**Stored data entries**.
+++
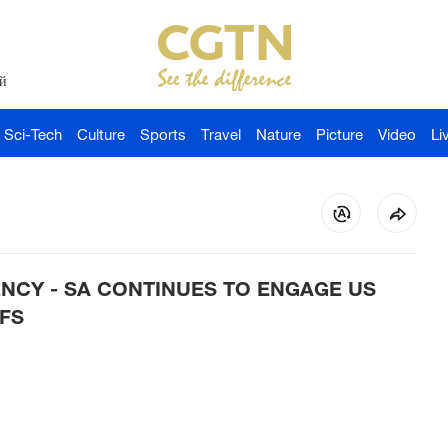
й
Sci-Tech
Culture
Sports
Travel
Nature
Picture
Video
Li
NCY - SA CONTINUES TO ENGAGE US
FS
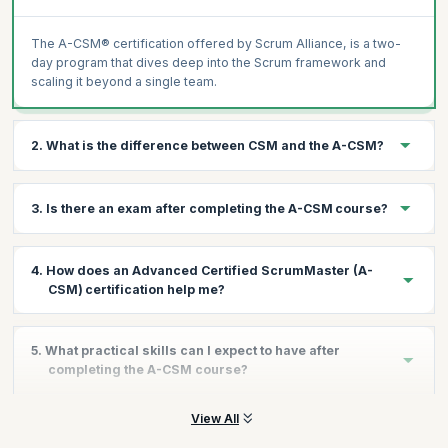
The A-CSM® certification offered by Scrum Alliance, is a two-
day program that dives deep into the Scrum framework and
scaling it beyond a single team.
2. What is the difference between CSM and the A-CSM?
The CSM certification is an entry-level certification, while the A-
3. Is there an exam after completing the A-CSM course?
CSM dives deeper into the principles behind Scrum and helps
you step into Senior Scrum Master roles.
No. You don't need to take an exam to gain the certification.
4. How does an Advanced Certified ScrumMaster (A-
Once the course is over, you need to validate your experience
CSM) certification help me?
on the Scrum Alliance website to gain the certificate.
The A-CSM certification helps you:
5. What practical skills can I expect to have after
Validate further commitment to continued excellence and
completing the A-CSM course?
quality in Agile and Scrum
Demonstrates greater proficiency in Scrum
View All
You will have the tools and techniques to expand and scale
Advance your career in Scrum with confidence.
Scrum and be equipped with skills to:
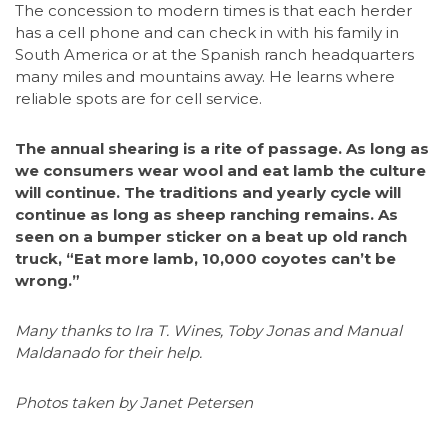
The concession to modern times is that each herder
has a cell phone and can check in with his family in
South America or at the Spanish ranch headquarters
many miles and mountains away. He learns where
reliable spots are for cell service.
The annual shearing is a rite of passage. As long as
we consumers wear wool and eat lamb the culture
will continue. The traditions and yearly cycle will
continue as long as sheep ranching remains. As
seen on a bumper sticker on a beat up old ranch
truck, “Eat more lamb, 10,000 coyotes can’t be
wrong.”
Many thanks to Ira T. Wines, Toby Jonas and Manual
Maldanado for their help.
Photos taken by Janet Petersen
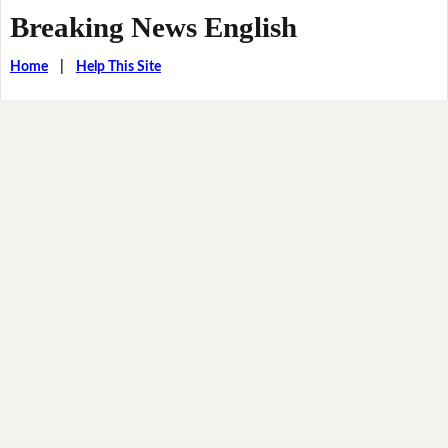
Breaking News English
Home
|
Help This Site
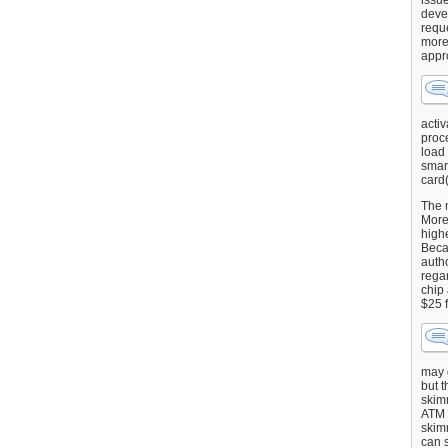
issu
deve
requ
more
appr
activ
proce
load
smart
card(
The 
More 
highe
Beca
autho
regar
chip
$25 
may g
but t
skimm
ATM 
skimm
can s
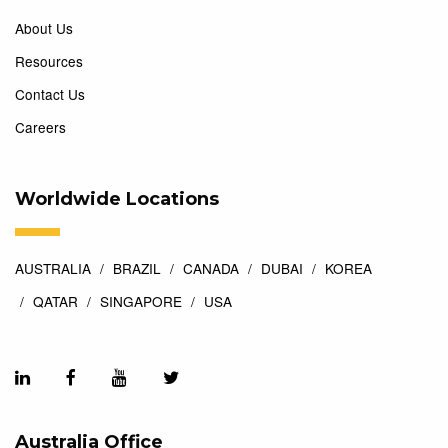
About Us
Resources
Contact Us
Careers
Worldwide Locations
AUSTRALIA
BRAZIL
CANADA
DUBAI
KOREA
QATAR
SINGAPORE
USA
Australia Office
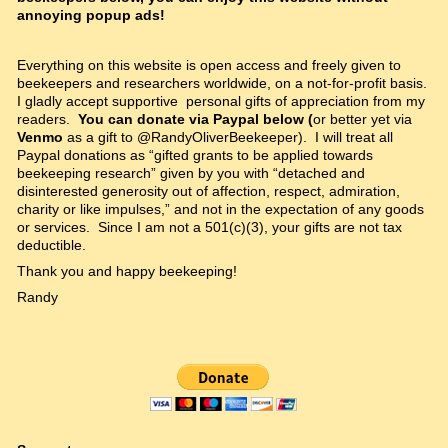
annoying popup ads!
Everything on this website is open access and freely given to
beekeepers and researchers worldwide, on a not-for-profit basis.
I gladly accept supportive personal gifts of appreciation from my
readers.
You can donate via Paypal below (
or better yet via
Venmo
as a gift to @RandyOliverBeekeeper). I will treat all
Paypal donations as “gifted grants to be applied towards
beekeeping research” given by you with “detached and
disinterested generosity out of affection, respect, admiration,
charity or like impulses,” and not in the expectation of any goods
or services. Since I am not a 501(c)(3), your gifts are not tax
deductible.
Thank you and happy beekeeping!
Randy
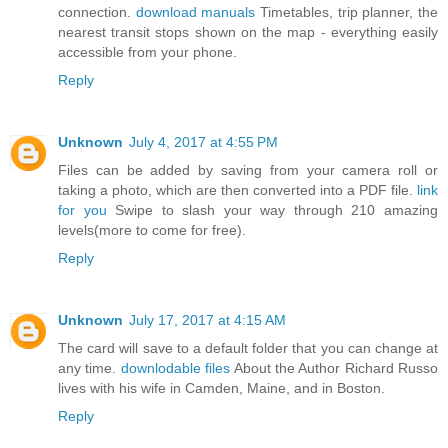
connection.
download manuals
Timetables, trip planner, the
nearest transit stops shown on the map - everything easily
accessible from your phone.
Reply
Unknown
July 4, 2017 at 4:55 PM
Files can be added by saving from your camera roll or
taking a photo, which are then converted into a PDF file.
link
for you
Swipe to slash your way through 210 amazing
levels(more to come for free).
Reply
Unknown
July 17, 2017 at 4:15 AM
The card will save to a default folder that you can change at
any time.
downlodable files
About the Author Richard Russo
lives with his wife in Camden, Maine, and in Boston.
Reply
+++
**Task brief**.
Please transcribe all of the entries exactly and omit any picture they hold.

**Your solution**.
й
Sci-Tech
Culture
Sports
Travel
Nature
Picture
Video
Li
NCY - SA CONTINUES TO ENGAGE US
FS
The A-CSM® certification offered by Scrum Alliance, is a two-
day program that dives deep into the Scrum framework and
scaling it beyond a single team.
2. What is the difference between CSM and the A-CSM?
The CSM certification is an entry-level certification, while the A-
3. Is there an exam after completing the A-CSM course?
CSM dives deeper into the principles behind Scrum and helps
you step into Senior Scrum Master roles.
No. You don't need to take an exam to gain the certification.
4. How does an Advanced Certified ScrumMaster (A-
Once the course is over, you need to validate your experience
CSM) certification help me?
on the Scrum Alliance website to gain the certificate.
The A-CSM certification helps you:
5. What practical skills can I expect to have after
Validate further commitment to continued excellence and
completing the A-CSM course?
quality in Agile and Scrum
Demonstrates greater proficiency in Scrum
View All
You will have the tools and techniques to expand and scale
Advance your career in Scrum with confidence.
Scrum and be equipped with skills to:
The concession to modern times is that each herder
has a cell phone and can check in with his family in
South America or at the Spanish ranch headquarters
many miles and mountains away. He learns where
reliable spots are for cell service.
The annual shearing is a rite of passage. As long as
we consumers wear wool and eat lamb the culture
will continue. The traditions and yearly cycle will
continue as long as sheep ranching remains. As
seen on a bumper sticker on a beat up old ranch
truck, “Eat more lamb, 10,000 coyotes can’t be
wrong.”
Many thanks to Ira T. Wines, Toby Jonas and Manual
Maldanado for their help.
Photos taken by Janet Petersen
Breaking News English
Home
|
Help This Site
issu
deve
requ
more
appr
activ
proce
load
smart
card(
The 
More 
highe
Beca
autho
regar
chip
$25 
may g
but t
skimm
ATM 
skimm
can s
About Us
Resources
Contact Us
Careers
Worldwide Locations
AUSTRALIA
BRAZIL
CANADA
DUBAI
KOREA
QATAR
SINGAPORE
USA
Australia Office
annoying popup ads!
Everything on this website is open access and freely given to
beekeepers and researchers worldwide, on a not-for-profit basis.
I gladly accept supportive personal gifts of appreciation from my
readers.
You can donate via Paypal below (
or better yet via
Venmo
as a gift to @RandyOliverBeekeeper). I will treat all
Paypal donations as “gifted grants to be applied towards
beekeeping research” given by you with “detached and
disinterested generosity out of affection, respect, admiration,
charity or like impulses,” and not in the expectation of any goods
or services. Since I am not a 501(c)(3), your gifts are not tax
deductible.
Thank you and happy beekeeping!
Randy
connection.
download manuals
Timetables, trip planner, the
nearest transit stops shown on the map - everything easily
accessible from your phone.
Reply
Unknown
July 4, 2017 at 4:55 PM
Files can be added by saving from your camera roll or
taking a photo, which are then converted into a PDF file.
link
for you
Swipe to slash your way through 210 amazing
levels(more to come for free).
Reply
Unknown
July 17, 2017 at 4:15 AM
The card will save to a default folder that you can change at
any time.
downlodable files
About the Author Richard Russo
lives with his wife in Camden, Maine, and in Boston.
Reply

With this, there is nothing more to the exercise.